Non si tratta di ipotesi, ma di operazioni, sequestri e milioni di euro riciclati sotto forma di investimenti nei settori più redditizi. Ristorazione, turismo, edilizia, tessile: dietro le vetrine pulite si nascondono capitali sporchi, intrecci con professionisti locali, e alleanze tra mafie tradizionali italiane e gruppi criminali stranieri.
In Toscana, oggi, la criminalità organizzata non si combatte più solo con le manette, ma seguendo i flussi di denaro.
Dietro le indagini della DIA c’è un territorio che attrae la criminalità più per le sue opportunità economiche che per la sua fragilità. I gruppi mafiosi non cercano scontri, ma visibilità azzerata e margini alti. Così la ‘ndrangheta, nonostante non abbia strutture stabili sul territorio, riesce a far girare soldi e droga mimetizzandosi nel tessuto economico della Toscana, grazie anche a legami con persone del posto che, volontariamente o meno, le permettono di farlo.
Anche la camorra è presente, con la strategia ormai consolidata di cercare imprese in difficoltà, offrendo prestiti, forniture, manodopera, fino a prendersi tutto. E cosa nostra? È meno evidente, ma resta attiva nei settori dove l’infiltrazione può passare inosservata come nell’edilizia, finanza, turismo.
A preoccupare non è solo la mafia “storica”. Le organizzazioni straniere hanno trovato qui un terreno fertile. La criminalità cinese si concentra nel triangolo Firenze-Prato-Pistoia, dove tessile e abbigliamento diventano veicoli di contraffazione, evasione fiscale e lavoro nero. Gli albanesi gestiscono lo spaccio, i nigeriani lo sfruttamento sessuale, i tunisini e i marocchini dominano la vendita di hashish e marijuana. La droga resta, come sempre, il canale più veloce per produrre denaro, e il porto di Livorno è da anni uno dei punti chiave per l’arrivo di cocaina e altri stupefacenti dall’estero, principalmente dal Sud America.

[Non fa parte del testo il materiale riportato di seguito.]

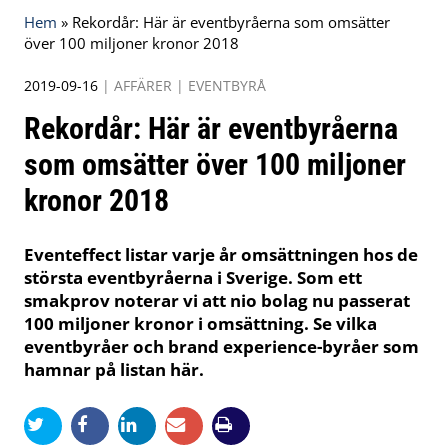
Hem
»
Rekordår: Här är eventbyråerna som omsätter
över 100 miljoner kronor 2018
2019-09-16
|
AFFÄRER
|
EVENTBYRÅ
Rekordår: Här är eventbyråerna
som omsätter över 100 miljoner
kronor 2018
Eventeffect listar varje år omsättningen hos de
största eventbyråerna i Sverige. Som ett
smakprov noterar vi att nio bolag nu passerat
100 miljoner kronor i omsättning. Se vilka
eventbyråer och brand experience-byråer som
hamnar på listan här.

Le prove sono nei numeri e nei fatti. Un’operazione della Guardia di Finanza nel maggio 2024 ha portato alla luce una rete criminale italo-albanese attiva da oltre dieci anni. A Firenze, questa organizzazione aveva acquisito più di trenta ristoranti, due hotel e varie attività tra noleggio auto e produzione di birra, investendo oltre 13 milioni di euro di provenienza illecita. I sequestri hanno colpito beni per più di 12 milioni, e l’indagine ha mostrato come il centro storico della città fosse diventato uno snodo di riciclaggio ben organizzato e silenzioso.
Ancora più ampia, per dimensione e portata, è stata l’operazione “Muratore”, che ha scoperchiato una rete criminale transnazionale composta da 83 persone, italiane e albanesi, coinvolte in traffico internazionale di stupefacenti. Le sostanze partivano dall’Albania per raggiungere l’Italia e altri Paesi europei. L’organizzazione era così ben strutturata da curare ogni fase, partendo dall’importazione terminando alla distribuzione. Il sequestro finale ha riguardato oltre 5 milioni di euro.
Ci sono anche operazioni meno appariscenti, ma non per questo meno significative. A Sesto Fiorentino, un capannone industriale era stato trasformato in una vera e propria serra per la coltivazione di cannabis, gestita da un cittadino albanese.
In mezzo a tutto questo, la DIA lavora per proteggere non solo il sistema economico, ma anche la normalità dei cittadini. Ogni intervento serve a garantire che gli appalti pubblici non finiscano in mani sbagliate, che un ristorante in centro città non sia la copertura di un traffico internazionale, che un’azienda agricola non sia la base di uno spaccio strutturato.